On 09 Oct 2013, at 22:22, meekerdb wrote:

On 10/9/2013 12:56 AM, Bruno Marchal wrote:

On 08 Oct 2013, at 23:56, LizR wrote:


http://www.quantumdiaries.org/2013/10/08/and-the-2013-nobel-prize-in-physics-goes-to/

Today the 2013 Nobel Prize in Physics was awarded to François Englert (Université Libre de Bruxelles, Belgium) and Peter W. Higgs (University of Edinburgh, UK). The official citation is “for the theoretical discovery of a mechanism that contributes to our understanding of the origin of mass of subatomic particles, and which recently was confirmed through the discovery of the predicted fundamental particle, by the ATLAS and CMS experiments at CERN’s Large Hadron Collider.”


I know him very well. I begun my work in his team, with Robert Brout. He asked me how to apply QM in cosmology, and I refer to the MWI. He added some footnote in one of his papers, just referring to Everett's original work, without any detail. He didn't like this, but somehow understood it is hard to make sense of quantum cosmology without it. I am happy that after 50 years he is recognized as one the main discover of the "Higgs boson". I am happy for Higgs too.

The seminal papers suggesting the higgs-field were written independently about the same time by Higgs, by Englert and Brout, and also by Kibble, Gaulnik, and Hagen. I've often thought the it came to called the higgs boson just because it's a lot easier to say "higgs" than "englert-brout" or "kibble-gaulnik-hagen". I understand that Peter Higgs is a very nice, modest man and is a little embarassed by having the particle named after him, although he did develop the idea a little more than the others and is certainly deserving.


But in my view, even more deserving are the thousands of engineers, technicians, and physicists who designed and built the LHC and the ATLAS and CMS detectors. Surely the most amazing machine ever built.

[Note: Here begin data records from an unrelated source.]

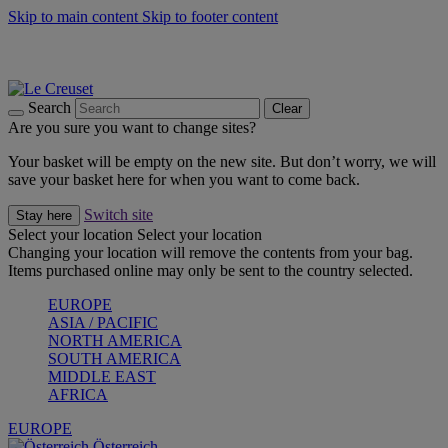
Skip to main content
Skip to footer content
Forêt: Winter's Green |
Discover Now
Up to 30%* Cook's Specials |
Shop Now
Winter Edit: From Oven to Table |
Discover Now
Search
Clear
Are you sure you want to change sites?
Your basket will be empty on the new site. But don’t worry, we will
save your basket here for when you want to come back.
Switch site
Stay here
Select your location
Select your location
Changing your location will remove the contents from your bag.
Items purchased online may only be sent to the country selected.
EUROPE
ASIA / PACIFIC
NORTH AMERICA
SOUTH AMERICA
MIDDLE EAST
AFRICA
EUROPE
Österreich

I agree. In a forum someone asked if the Nobel prize should not be given to those who made the LHC, and the answer was that they were too many ... I find unfair also that there is no post-mortem Nobel prize, as Robert Brout deserves it too, but then he died too early. Well, the mathematician's Field medal is worse, you have to be younger than 40!

But all this is vanity. François Englert said that he was happy with the Nobel prize, but that he was still more happier from having done his fundamental research.





Now, the Nobel prize itself has been obscured by "Obama's peace prize", like if it was giving him the right to use drones to kill civilians, or to sign the NDAA ... Englert should have refuse it, perhaps, like Sartre in France or Perelman in Russia, ... I am not really serious, as it seems than the scientific Nobel prize is more seriously attributed.


Fortunately.

The Nobel Peace Prize has been wielded as a tool of political influence and has thereby become almost meaningless. Obama got it for being a little less bellicose that George Bush.

... before his term! (may be we are in a Gödel rotative universe, with time loops, in which case they could give the Nobel prize of physics, also before the research is done ... :)

Bruno


Brent
"Political satire became obsolete when Henry Kissinger was awarded the Nobel Peace Prize."